**Task details:**
When you write out the listing, keep every character and omit the pictures.

:::

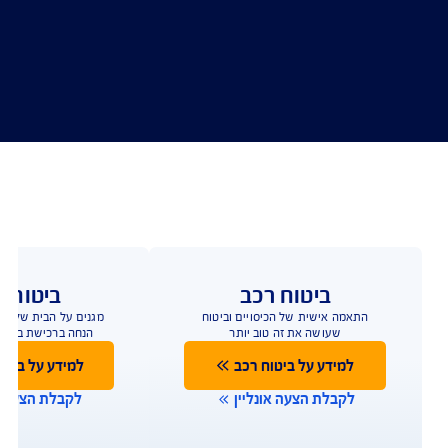
לקבלת הצעה לביטוח רכב
ביטוח רכב
ביטוח ד
התאמה אישית של הכיסויים וביטוח
שעושה את זה טוב יותר
הנחה ברכישת ביטוח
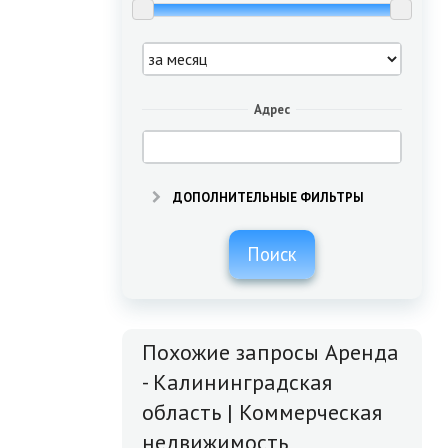
Адрес
ДОПОЛНИТЕЛЬНЫЕ ФИЛЬТРЫ
Поиск
Похожие запросы Аренда
- Калининградская
область | Коммерческая
недвижимость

:::

**Written solution:**
לקבלת הצעה לביטוח רכב
ביטוח רכב
ביטוח ד
התאמה אישית של הכיסויים וביטוח
שעושה את זה טוב יותר
הנחה ברכישת ביטוח
Адрес
ДОПОЛНИТЕЛЬНЫЕ ФИЛЬТРЫ
Поиск
Похожие запросы Аренда
- Калининградская
область | Коммерческая
недвижимость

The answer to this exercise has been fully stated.